Work task: Everything from the line with "Prisgaranti" through the final line below should be copied out exactly, and nothing else should appear.
START Study material
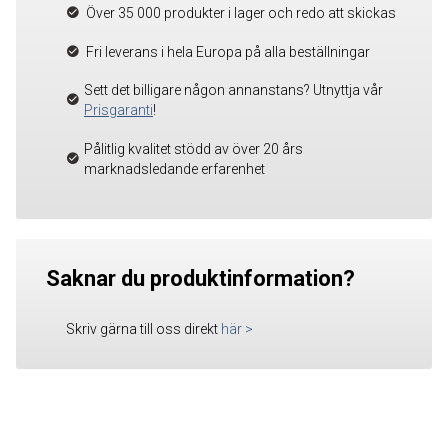
Över 35 000 produkter i lager och redo att skickas
Fri leverans i hela Europa på alla beställningar
Sett det billigare någon annanstans? Utnyttja vår
Prisgaranti
!
Pålitlig kvalitet stödd av över 20 års
marknadsledande erfarenhet
Saknar du produktinformation?
Skriv gärna till oss direkt
här
>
END Study material
Answer to the problem:
Prisgaranti
!
Pålitlig kvalitet stödd av över 20 års
marknadsledande erfarenhet
Saknar du produktinformation?
Skriv gärna till oss direkt
här
>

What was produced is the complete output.